WITH regard to interiors the entrance hall is naturally first
in order for consideration. The tendency now-a-days
is, quite rightly, towards making the hall less of a
vestibule for mere transit, and more of a living-room. This is
desirable, because it gives the impression of welcome and comfort
the moment one sets foot within the door.

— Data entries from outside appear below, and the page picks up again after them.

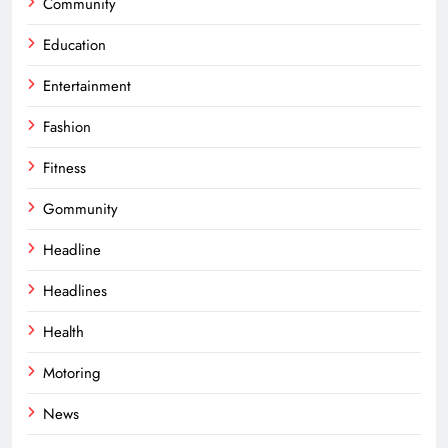
Community
Education
Entertainment
Fashion
Fitness
Gommunity
Headline
Headlines
Health
Motoring
News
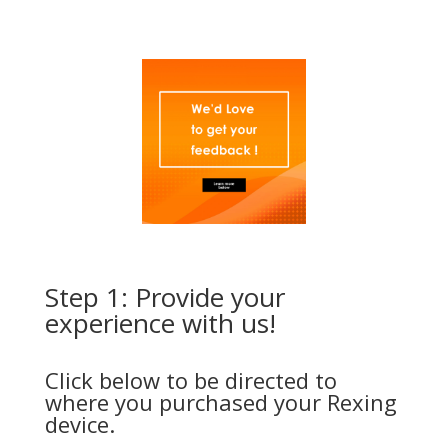
Step 1: Provide your
experience with us!
Click below to be directed to
where you purchased your Rexing
device.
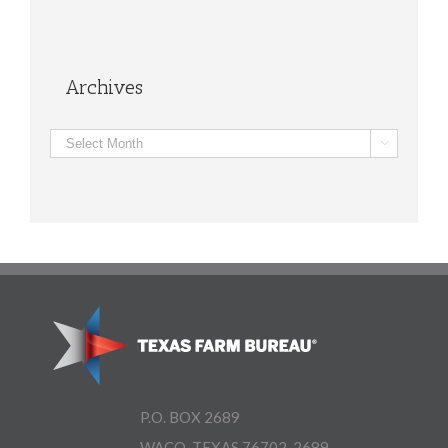
Archives
Archives

P.O. BOX 2689
WACO, TEXAS 76702-2689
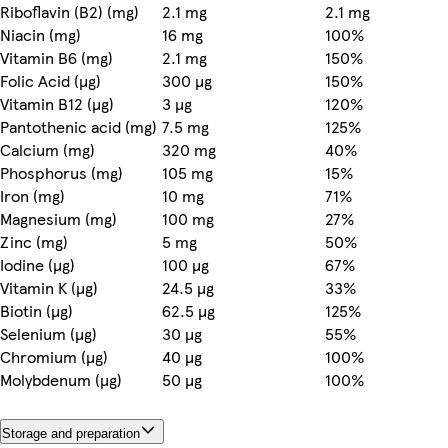
Riboflavin (B2) (mg)
2.1 mg
2.1 mg
Niacin (mg)
16 mg
100%
Vitamin B6 (mg)
2.1 mg
150%
Folic Acid (µg)
300 µg
150%
Vitamin B12 (µg)
3 µg
120%
Pantothenic acid (mg)
7.5 mg
125%
Calcium (mg)
320 mg
40%
Phosphorus (mg)
105 mg
15%
Iron (mg)
10 mg
71%
Magnesium (mg)
100 mg
27%
Zinc (mg)
5 mg
50%
Iodine (µg)
100 µg
67%
Vitamin K (µg)
24.5 µg
33%
Biotin (µg)
62.5 µg
125%
Selenium (µg)
30 µg
55%
Chromium (µg)
40 µg
100%
Molybdenum (µg)
50 µg
100%
Storage and preparation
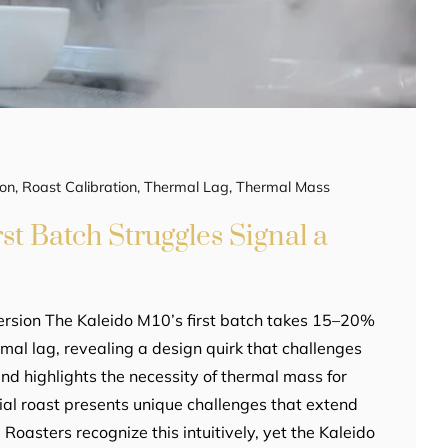
ion
,
Roast Calibration
,
Thermal Lag
,
Thermal Mass
st Batch Struggles Signal a
ersion The Kaleido M10’s first batch takes 15–20%
rmal lag, revealing a design quirk that challenges
d highlights the necessity of thermal mass for
itial roast presents unique challenges that extend
 Roasters recognize this intuitively, yet the Kaleido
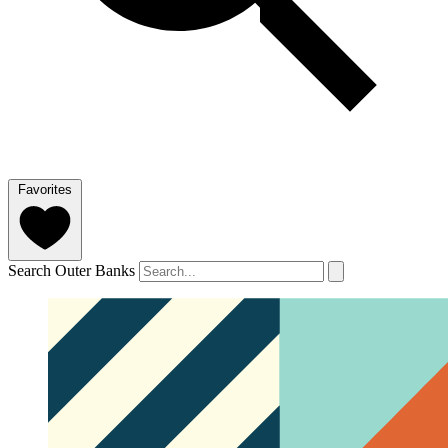
Favorites
Search Outer Banks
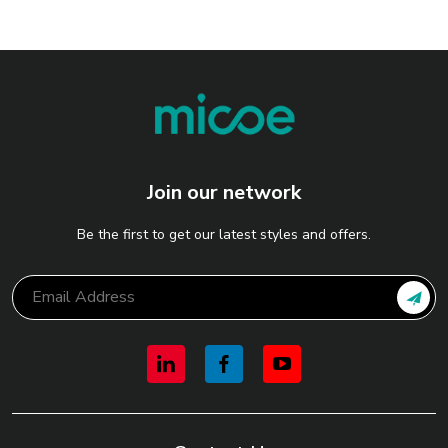
Join our network
Be the first to get our latest styles and offers.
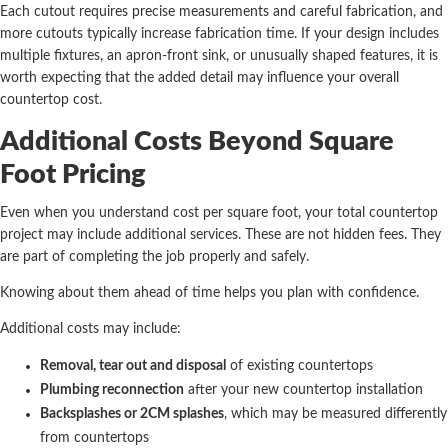
Each cutout requires precise measurements and careful fabrication, and
more cutouts typically increase fabrication time. If your design includes
multiple fixtures, an apron-front sink, or unusually shaped features, it is
worth expecting that the added detail may influence your overall
countertop cost.
Additional Costs Beyond Square
Foot Pricing
Even when you understand cost per square foot, your total countertop
project may include additional services. These are not hidden fees. They
are part of completing the job properly and safely.
Knowing about them ahead of time helps you plan with confidence.
Additional costs may include:
Removal, tear out and disposal
of existing countertops
Plumbing reconnection
after your new countertop installation
Backsplashes or 2CM splashes
, which may be measured differently
from countertops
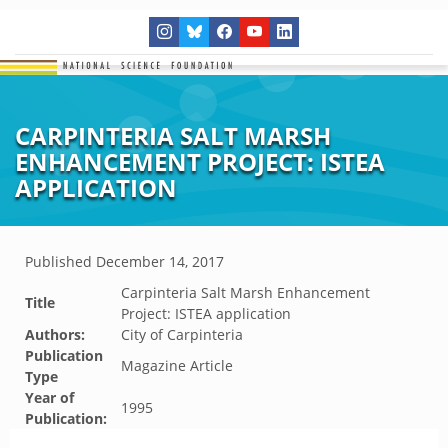
CARPINTERIA SALT MARSH
ENHANCEMENT PROJECT: ISTEA
APPLICATION
Published
December 14, 2017
Carpinteria Salt Marsh Enhancement
Title
Project: ISTEA application
Authors:
City of Carpinteria
Publication
Magazine Article
Type
Year of
1995
Publication:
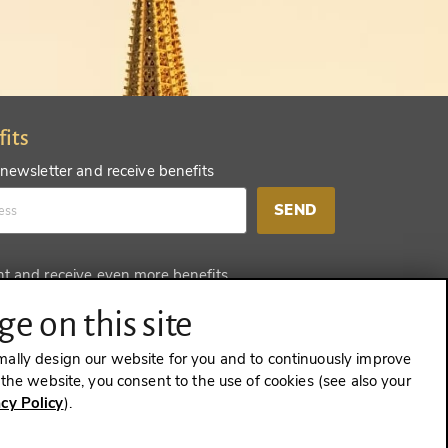
fits
 newsletter and receive benefits
SEND
nt and receive even more benefits
SEND
e on this site
mally design our website for you and to continuously improve
e the website, you consent to the use of cookies (see also your
acy Policy
).
CONTRACT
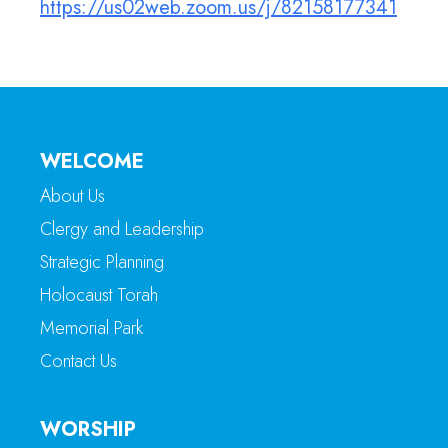
https://us02web.zoom.us/j/82158177341
WELCOME
About Us
Clergy and Leadership
Strategic Planning
Holocaust Torah
Memorial Park
Contact Us
WORSHIP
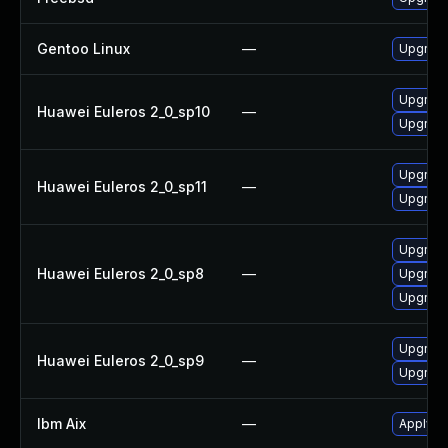
Gentoo Linux
—
Upgrade
Upgrade
Huawei Euleros 2_0_sp10
—
Upgrade 
Upgrade
Huawei Euleros 2_0_sp11
—
Upgrade 
Upgrade
Huawei Euleros 2_0_sp8
—
Upgrade
Upgrade 
Upgrade 
Huawei Euleros 2_0_sp9
—
Upgrade
Ibm Aix
—
Apply th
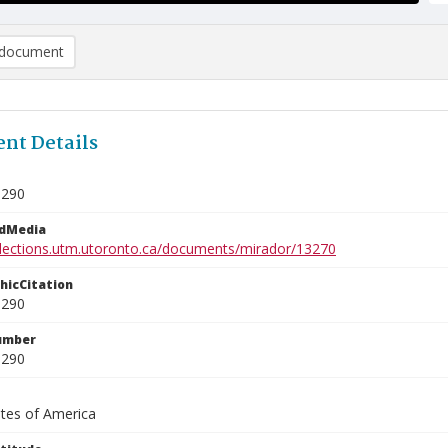
document
nt Details
1290
edMedia
ollections.utm.utoronto.ca/documents/mirador/13270
phicCitation
1290
umber
1290
ates of America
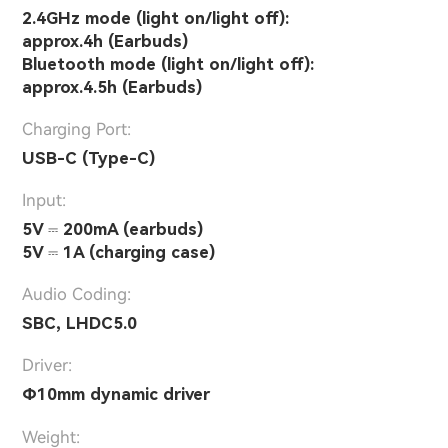
2.4GHz mode (light on/light off):
approx.4h (Earbuds)
Bluetooth mode (light on/light off):
approx.4.5h (Earbuds)
Charging Port:
USB-C (Type-C)
Input:
5V ⎓ 200mA (earbuds)
5V ⎓ 1A (charging case)
Audio Coding:
SBC, LHDC5.0
Driver:
Φ10mm dynamic driver
Weight:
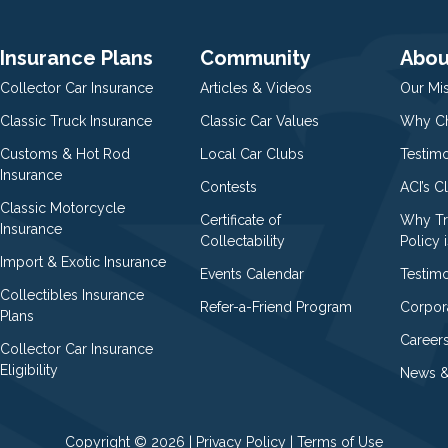
Insurance Plans
Community
Abou
Collector Car Insurance
Articles & Videos
Our Mi
Classic Truck Insurance
Classic Car Values
Why Ch
Customs & Hot Rod
Local Car Clubs
Testim
Insurance
Contests
ACI’s C
Classic Motorcycle
Certificate of
Why Tr
Insurance
Collectability
Policy i
Import & Exotic Insurance
Events Calendar
Testimo
Collectibles Insurance
Refer-a-Friend Program
Corpor
Plans
Career
Collector Car Insurance
Eligibility
News &
Copyright © 2026 |
Privacy Policy
|
Terms of Use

One of the problems to be solved is how to arrange the
principal staircase, giving it due importance and dignity, without its
occupying an excessive amount of the area of the hall itself. For,
of course, an object, capable of so much decorative treatment as
the stairway, must not be relegated to the insignificant dimensions
of a ladder hidden away in a cupboard, as was the custom of early
times. Carrying up the newels to the ceiling so as to connect
them organically and integrally with the timber fitment of the
room, as in the case of the hall at Farnham by Mr. Ansell (page 49),
is an appropriate method and one handsome in effect. Where the
staircase emerges upon the hall a picturesque appearance may be
obtained by a screen running to right and left in line with the
bottom step. In the hall and staircase designed by Mr. Brierley
(page 52) there is a slight interval between stair and screen, so that
a pleasant vista of the stair is afforded through the screenwork.
The latter with two sets of turned balusters, one set above, the
other below a rail or transom, is as simple in design as it is happy
in effect. Another turned baluster screen, shown in the entrance
hall by Mr. Rowntree (page 68), if less symmetrical in plan, is
perhaps better suited to the room, the scale of which is small
compared with the preceding example.

Another satisfactory plan is adopted in Mr. Wickham Jarvis’s
entrance hall (page 55), where it may be noticed that the wood-
work is so contrived that a passage carried over the top of a large
ingle structure, forms a complete homogeneous unit with the latter.
Again, a staircase leading to an upper gallery above the fireplace
is a prominent feature in the hall designed by Messrs. Treadwell
and Martin for a house at Cobham, Surrey (page 74).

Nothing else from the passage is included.